- BRIEF
Of all the entries below, only the lines from the one with "336 Peserta Ikuti" up to and including the one with "Related Posts" are to be duplicated exactly.

(Records from a dataset)

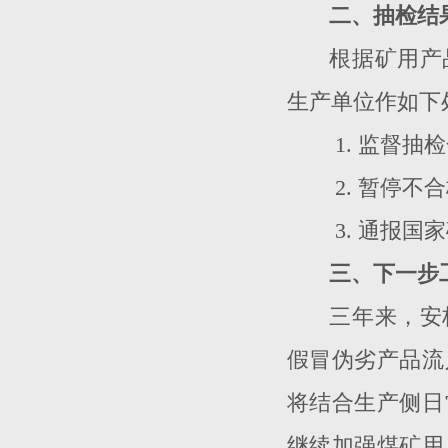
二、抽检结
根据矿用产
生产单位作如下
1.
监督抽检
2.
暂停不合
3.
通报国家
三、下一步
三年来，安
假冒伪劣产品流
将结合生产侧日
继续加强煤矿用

--

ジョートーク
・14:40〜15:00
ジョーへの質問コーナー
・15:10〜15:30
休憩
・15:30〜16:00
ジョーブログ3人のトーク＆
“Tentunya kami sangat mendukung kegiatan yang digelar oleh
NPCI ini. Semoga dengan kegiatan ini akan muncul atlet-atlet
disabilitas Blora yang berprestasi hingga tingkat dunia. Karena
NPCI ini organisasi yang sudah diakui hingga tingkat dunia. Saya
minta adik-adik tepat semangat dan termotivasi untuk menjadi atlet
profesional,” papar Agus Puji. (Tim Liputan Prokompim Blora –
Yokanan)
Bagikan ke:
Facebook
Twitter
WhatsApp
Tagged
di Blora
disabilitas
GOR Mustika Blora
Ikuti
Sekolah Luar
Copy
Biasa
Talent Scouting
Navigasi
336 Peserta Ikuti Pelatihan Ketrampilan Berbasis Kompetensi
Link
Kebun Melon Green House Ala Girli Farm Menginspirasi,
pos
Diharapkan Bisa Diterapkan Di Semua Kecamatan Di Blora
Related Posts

- RESULT
336 Peserta Ikuti Pelatihan Ketrampilan Berbasis Kompetensi
Link
Kebun Melon Green House Ala Girli Farm Menginspirasi,
pos
Diharapkan Bisa Diterapkan Di Semua Kecamatan Di Blora
Related Posts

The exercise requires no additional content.